Telehealth’s ability to regularly connect pregnant women and their doctors has become essential in the face of the need to practice social distancing, which keeps expectant moms at home, employers said. An audio-visual link becomes particularly useful as mothers approach their due date or face the questions and concerns that inevitably follow birth.
According to employers, a growing number of health plans are making changes in telehealth coverage due to the pandemic, including waiving costs for patients who access care this way.
Ensuring that both payers and providers continue to support and expand telehealth services after the pandemic eases will be important, they added. On April 14, the Federal Communications Commission (FCC) announced a $200 million program to help non-profit providers establish telehealth services to better connect with patients.

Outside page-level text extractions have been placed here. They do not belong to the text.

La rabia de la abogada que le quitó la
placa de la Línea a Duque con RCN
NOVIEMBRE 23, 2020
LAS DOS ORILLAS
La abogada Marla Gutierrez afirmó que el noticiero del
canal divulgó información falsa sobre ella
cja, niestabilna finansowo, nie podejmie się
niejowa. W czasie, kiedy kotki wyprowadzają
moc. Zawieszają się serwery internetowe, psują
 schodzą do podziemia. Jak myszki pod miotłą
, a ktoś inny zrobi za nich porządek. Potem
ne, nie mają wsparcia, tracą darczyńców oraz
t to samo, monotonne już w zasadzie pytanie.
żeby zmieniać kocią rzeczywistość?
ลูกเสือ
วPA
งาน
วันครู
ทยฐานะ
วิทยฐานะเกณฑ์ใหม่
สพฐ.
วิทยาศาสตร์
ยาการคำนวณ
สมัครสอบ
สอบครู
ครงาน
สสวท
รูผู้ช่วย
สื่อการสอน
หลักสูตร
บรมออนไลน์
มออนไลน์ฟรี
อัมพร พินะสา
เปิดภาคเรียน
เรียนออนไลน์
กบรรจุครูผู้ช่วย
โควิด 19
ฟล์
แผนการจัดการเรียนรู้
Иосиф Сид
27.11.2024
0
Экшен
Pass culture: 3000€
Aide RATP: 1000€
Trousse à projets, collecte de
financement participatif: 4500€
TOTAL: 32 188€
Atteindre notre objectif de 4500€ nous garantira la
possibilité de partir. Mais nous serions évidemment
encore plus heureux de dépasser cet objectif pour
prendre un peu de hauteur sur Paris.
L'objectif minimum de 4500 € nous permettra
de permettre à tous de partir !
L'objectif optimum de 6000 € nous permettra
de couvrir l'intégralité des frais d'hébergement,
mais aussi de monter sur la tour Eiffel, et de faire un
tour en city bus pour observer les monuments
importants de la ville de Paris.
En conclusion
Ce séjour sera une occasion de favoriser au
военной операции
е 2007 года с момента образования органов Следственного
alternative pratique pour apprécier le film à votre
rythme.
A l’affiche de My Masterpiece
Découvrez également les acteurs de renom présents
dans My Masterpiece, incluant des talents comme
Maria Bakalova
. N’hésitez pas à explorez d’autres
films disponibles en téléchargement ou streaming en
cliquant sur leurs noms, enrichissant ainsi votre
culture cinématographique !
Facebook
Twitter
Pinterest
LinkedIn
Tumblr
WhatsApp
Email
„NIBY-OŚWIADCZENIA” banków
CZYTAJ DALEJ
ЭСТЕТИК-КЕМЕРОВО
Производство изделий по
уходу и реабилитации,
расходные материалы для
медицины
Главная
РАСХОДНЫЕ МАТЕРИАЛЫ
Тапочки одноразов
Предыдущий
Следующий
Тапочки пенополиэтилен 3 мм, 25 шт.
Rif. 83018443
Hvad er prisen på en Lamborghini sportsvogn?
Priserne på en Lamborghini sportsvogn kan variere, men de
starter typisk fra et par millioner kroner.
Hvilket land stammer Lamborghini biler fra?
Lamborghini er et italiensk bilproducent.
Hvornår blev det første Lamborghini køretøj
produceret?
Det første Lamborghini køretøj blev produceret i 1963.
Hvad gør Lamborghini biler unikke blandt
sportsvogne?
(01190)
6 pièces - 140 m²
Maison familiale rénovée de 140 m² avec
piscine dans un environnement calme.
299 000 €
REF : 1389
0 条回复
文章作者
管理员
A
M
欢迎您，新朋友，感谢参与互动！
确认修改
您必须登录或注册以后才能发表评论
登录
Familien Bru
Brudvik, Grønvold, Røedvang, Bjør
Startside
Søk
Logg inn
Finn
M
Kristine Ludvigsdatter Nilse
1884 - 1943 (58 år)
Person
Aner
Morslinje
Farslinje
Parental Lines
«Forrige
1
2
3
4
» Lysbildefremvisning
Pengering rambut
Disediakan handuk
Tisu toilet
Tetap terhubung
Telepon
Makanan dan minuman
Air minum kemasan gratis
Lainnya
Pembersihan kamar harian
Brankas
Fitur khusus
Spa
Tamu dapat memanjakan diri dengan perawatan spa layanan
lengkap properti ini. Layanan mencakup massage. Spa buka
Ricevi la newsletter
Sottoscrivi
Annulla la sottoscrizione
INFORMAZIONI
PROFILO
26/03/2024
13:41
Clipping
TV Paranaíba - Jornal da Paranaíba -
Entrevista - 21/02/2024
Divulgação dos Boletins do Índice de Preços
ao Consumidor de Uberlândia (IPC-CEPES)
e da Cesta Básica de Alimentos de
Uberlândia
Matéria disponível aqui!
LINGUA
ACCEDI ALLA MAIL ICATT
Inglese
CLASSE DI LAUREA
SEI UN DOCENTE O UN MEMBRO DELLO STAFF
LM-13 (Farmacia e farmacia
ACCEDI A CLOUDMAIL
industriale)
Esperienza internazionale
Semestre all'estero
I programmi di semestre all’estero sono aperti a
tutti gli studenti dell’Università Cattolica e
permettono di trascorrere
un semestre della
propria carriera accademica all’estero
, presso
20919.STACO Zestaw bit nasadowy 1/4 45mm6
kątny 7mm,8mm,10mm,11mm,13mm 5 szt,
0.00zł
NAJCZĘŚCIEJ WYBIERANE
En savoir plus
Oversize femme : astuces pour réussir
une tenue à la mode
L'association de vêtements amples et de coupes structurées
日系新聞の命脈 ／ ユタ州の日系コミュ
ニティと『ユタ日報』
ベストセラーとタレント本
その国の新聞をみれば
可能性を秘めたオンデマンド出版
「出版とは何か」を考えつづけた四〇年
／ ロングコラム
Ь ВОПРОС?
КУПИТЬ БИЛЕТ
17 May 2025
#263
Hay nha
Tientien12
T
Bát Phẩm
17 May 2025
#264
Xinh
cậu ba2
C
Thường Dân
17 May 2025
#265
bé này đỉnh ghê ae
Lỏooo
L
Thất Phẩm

Adjusting to the New Normal
Beyond increased use of telehealth, employers said the epidemic has resulted in a small percentage of pregnant women (5-10%) requesting transfers to birthing centers to avoid the risks of COVID-19 infection by delivering at a hospital. While most women will still deliver in a hospital setting, the current crisis has underscored the need to leverage all available maternity assets in our communities.
Developing a better understanding of how health benefit designs can create incentives for giving birth in settings outside the hospital, when appropriate, will be important for the future, employers said. Some webinar participants suggested that designating specific medical centers or alternative care sites as maternity centers could reduce risk of infection.
Employers also indicated that innovative solutions are needed to provide socially isolated expectant moms and new parents with venues for learning and reestablishing a sense of community. Possible options could include weekly education and Q&A sessions via Facebook Live or regular forums for discussing pregnancy-related issues that could be established through an employer’s human resources department. Group prenatal classes not only engage patients in their care and improve quality, these types of resources provide expectant mothers with necessary support from both peers and providers during this vulnerable time.
Looking Ahead: New Payment Models
Virtually all webinar participants agreed that the current fee-for-service payment structure constrains the way providers can deliver care, and that alternate ways of paying clinicians who provide maternity care are long overdue. New models are needed to support high-quality care that puts the patient’s needs first. Instead of having to ask themselves “can I bill for this,” providers could focus on simply delivering care in the most effective and patient-centered way possible.
Webinar participants echo what PBGH has been consistently hearing from patients and employers: the COVID-19 epidemic is creating an important catalyst for changes across health care and barriers to adopting telehealth more broadly may finally be coming down.